Magnetization reversal through an antiferromagnetic state

TL;DR

This paper introduces a novel magnetization reversal pathway mediated by an antiferromagnetic state, revealing atomic-scale magnetization compensation at coercive fields in Fe$_2$Mo$_3$O$_8$, with implications for advanced magnetization control.

Contribution

It demonstrates a new reversal mechanism involving an antiferromagnetic phase, supported by experimental and microscopic theoretical analysis, distinct from traditional domain-based processes.

Findings

Antiferromagnetic phase emerges at coercive fields.

Reappearance of magnon mode during reversal.

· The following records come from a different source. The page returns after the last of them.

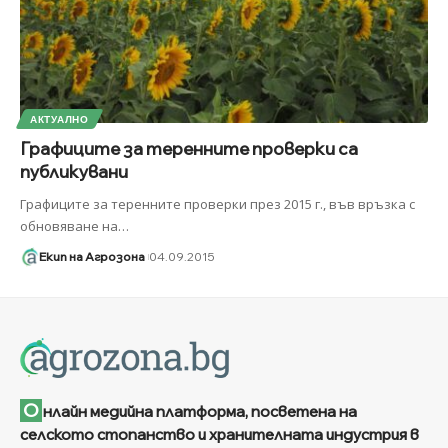
АКТУАЛНО
Графиците за теренните проверки са
публикувани
Графиците за теренните проверки през 2015 г., във връзка с
обновяване на
…
Екип на Агрозона
04.09.2015
О
нлайн медийна платформа, посветена на
селското стопанство и хранителната индустрия в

Atomic-scale magnetization compensation observed.

Abstract

Magnetization reversal in ferro- and ferrimagnets is a well-known archetype of non-equilibrium processes, where the volume fractions of the oppositely magnetized domains vary and perfectly compensate each other at the coercive magnetic field. Here, we report on a fundamentally new pathway for magnetization reversal that is mediated by an antiferromagnetic state. Consequently, an atomic-scale compensation of the magnetization is realized at the coercive field, instead of the mesoscopic or macroscopic domain cancellation in canonical reversal processes. We demonstrate this unusual magnetization reversal on the Zn-doped polar magnet Fe$_2$Mo$_3$O$_8$. Hidden behind the conventional ferrimagnetic hysteresis loop, the surprising emergence of the antiferromagnetic phase at the coercive fields is disclosed by a sharp peak in the field-dependence of the electric polarization. In addition, at the magnetization reversal our THz spectroscopy studies reveal the reappearance of the magnon mode that is only present in the pristine antiferromagnetic state. According to our microscopic calculations, this unusual process is governed by the dominant intralayer coupling, strong easy-axis anisotropy and spin fluctuations, which result in a complex interplay between the ferrimagnetic and antiferromagnetic phases. Such antiferro-state-mediated reversal processes offer novel concepts for magnetization control, and may also emerge for other ferroic orders.